UNITED NATIONS — The United Nations will investigate the possible use of chemical weapons in Syria, which would amount to a crime against humanity, Secretary-General Ban Ki-moon said Thursday.
The investigation could be broader than the Syrian government's request for an independent probe of a purported chemical weapons attack Tuesday. Ban said he was aware of allegations of other, similar attacks and hoped the inquiry would ultimately help secure Syria's chemical weapons stockpile.
The secretary-general said investigators would look into Syria's allegation that rebels carried out a chemical weapons attack on Khan al-Assal village in northern Aleppo province. The rebels blamed regime forces for the attack.
A senior U.S. official, meanwhile, said Thursday that the United States now has strong indications that no chemical weapons were used in the attack, the Associated Press reported.
U.N. spokesman Martin Nesirky said France and Britain sent a letter to Ban on Thursday asking for an investigation of three alleged chemical weapons attacks. He said Ban will review this suggestion as the U.N. develops the mandate for the investigation.
"My announcement should serve as an unequivocal reminder that the use of chemical weapons is a crime against humanity," the secretary-general said. "The international community needs full assurance that chemical weapons stockpiles are verifiably safeguarded."
The investigation will start "as soon as practically possible," Ban said, but "will not happen overnight."

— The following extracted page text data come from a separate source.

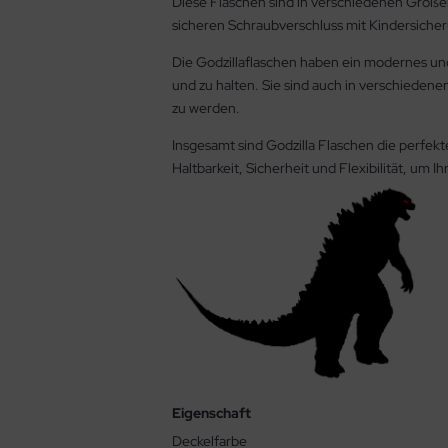
Diese Flaschen sind in verschiedenen Größen 
sicheren Schraubverschluss mit Kindersicheru
Die Godzillaflaschen haben ein modernes und 
und zu halten. Sie sind auch in verschiedene
zu werden.
Insgesamt sind Godzilla Flaschen die perfekte
Haltbarkeit, Sicherheit und Flexibilität, um 
Eigenschaft
Deckelfarbe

U.S. Ambassador Susan Rice said the United States "supports an investigation that pursues any and all credible allegations of the possible use of chemical weapons in Syria."
"President Obama has been clear that the use or transfer of chemical weapons is totally unacceptable," she said. "If Bashar Al-Assad and those under his command make the mistake of using chemical weapons, or fail to meet their obligation to secure them, then there will be consequences. Those responsible will be held accountable."